Ma FORMA non è solo mostre (dai grandi maestri della fotografia alle tendenze contemporanee, passando per il recupero degli archivi storici), è molto di più (ci tengo a precisare che relativamente a questo "molto di più" ho scelto di fidarmi sulla parola, non avendo ovviamente potuto "testare" l'intera attività del Centro): c'è la Sezione Didattica, che vive di conferenze, incontri con grandi personalità del settore, workshop professionali (per il 2006 è in programma anche un vero e proprio corso di fotografia, in collaborazione con NABA), presentazioni di libri, dibattiti, visite guidate, e tante originali iniziative anche per i più piccoli, in parallelo con le varie mostre (nella fattispecie, in concomitanza con Storie di sguardi sono stati attivati due laboratori per avvicinare i bambini al "magico mondo" della camera oscura e della comunicazione fotografica: un'iniziativa davvero lodevole!); c'è la libreria specializzata; c'è una sezione, la Printroom, dedicata ai collezionisti, con stampe fotografiche da collezione, contemporanee o vintage, destinate alla vendita, nonché un servizio di expertise rivolto ai collezionisti; ci sono, infine, spazi per ospitare riunioni, convegni e iniziative di studio. Quindi: mettete www.formafoto.it tra i preferiti e tenetelo costantemente d'occhio; o almeno, non mancate di seguire gli aggiornamenti delle Mostre nella sezione apposita su questo sito! (vi anticipo che la prossima esposizione, che aprirà il 25 gennaio, sarà dedicata a Peter Lindbergh, visionario fotografo di moda e glamour).

Libri fotografici
Dalla parte opposta della città rispetto a FORMA, sempre per rimanere in tema di fotografia, vi segnalo la presenza della libreria MICAMERA (via Cola Montano 26, nei pressi della stazione Garibaldi), interamente dedicata alla fotografia (che purtroppo non ho fatto in tempo a visitare), dalle monografie ai manuali, italiani e stranieri, con in più una interessante sezione second hand dove frugare per trovare qualche buona occasione usata. Potete farci un giro subito, anche se virtuale (e anche acquistare on-line), su www.micamera.com .

Ecco, mi sembra proprio che, alla fine, tutti i pregiudizi su Milano siano caduti come tesserine di domino... tranne una: l'inquinamento! Eh no, su quello c'è proprio poco da fare, non c'è interpretazione alternativa che tenga! Eppure, se proprio volessimo scovare una nota positiva anche in questo, credo che ci si possa riuscire, con un po' di buona volontà: obbligatevi ad alzarvi all'alba una mattina - o, a scelta, evitate direttamente di andare a dormire, a seconda delle vostre abitudini - e affacciatevi alla finestra, verso Oriente, in una giornata di cielo sereno: avevate mai visto un'alba così viola? E vogliamo parlare dell'arancione del tramonto? ...Tutto merito delle polveri sottili! Ci intossicheranno pure, ma almeno riescono a farlo con una grazia inaudita!

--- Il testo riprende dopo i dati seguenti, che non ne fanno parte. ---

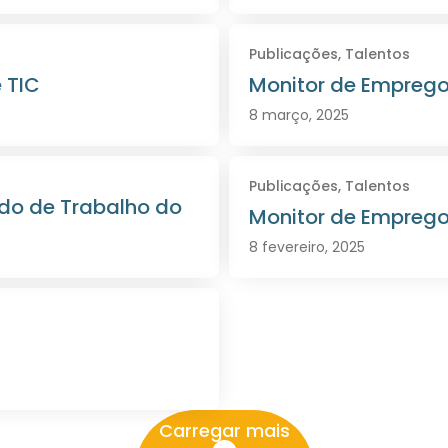
Publicações
,
Talentos
 TIC
Monitor de Emprego
8 março, 2025
Publicações
,
Talentos
ado de Trabalho do
Monitor de Empregos
8 fevereiro, 2025
Carregar mais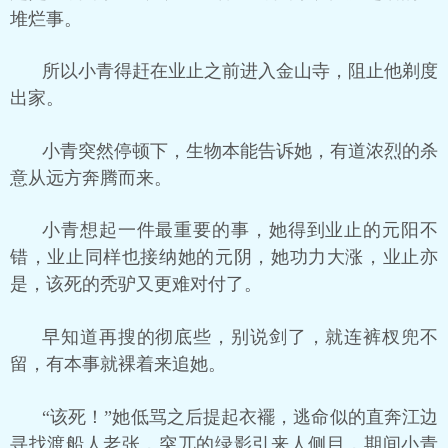
堆烂事。
所以小青得赶在业止之前进入金山寺，阻止他剃度
出家。
小青突然停顿下，生物本能告诉她，有道浓烈的杀
意从远方奔腾而来。
小青想起一件最重要的事，她得到业止的元阳不
错，业止同样也接纳她的元阴，她功力大涨，业止亦
是，该死的秃驴又更难对付了。
早知道再搜的彻底些，别说剑了，就连裤杈兜不
留，有本事就裸着来追她。
“该死！”她低骂之后提起衣襬，逃命似的直奔江边
寻找渡船人老张，突兀的绿影引来人侧目，期间小青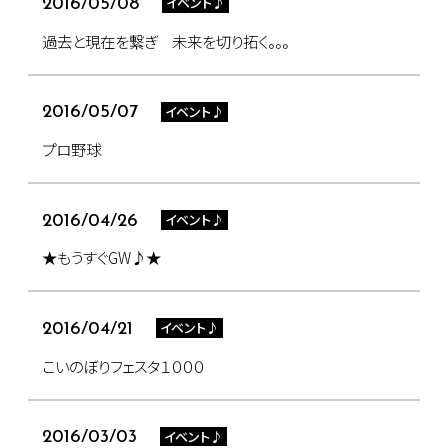
イベント♪
2016/05/08
過去と現在を繋ぎ 未来を切り拓く。。。
イベント♪
2016/05/07
プロ野球
イベント♪
2016/04/26
★もうすぐGW♪★
イベント♪
2016/04/21
こいのぼりフェスタ１０００
イベント♪
2016/03/03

Ogni viaggio, grande o piccolo che sia, lascia in regalo emozioni sempre più affinate, colori inaspettati, prospettive mutate e parole colte al volo, che una volta di ritorno a casa continuano a farci compagnia, a riportarci alla mente immagini e suggestioni, e perché no ci aiutano a continuare la strada più consapevoli di noi e di quello che ci sta intorno. Perciò, ho deciso di chiudere questo articolo lasciandovi in regalo una frase che mi ha cercata, tra le sale di una delle tante mostre visitate in questi giorni, con la speranza che diventi speciale anche per uno solo di voi, e che insegni a concedere l'appellativo di "prezioso" anche alle cose più piccole, nascoste, marginali:
"L'unica cosa preziosa è ciò che si trova nel momento in cui se ne ha bisogno" (Constant Permeke).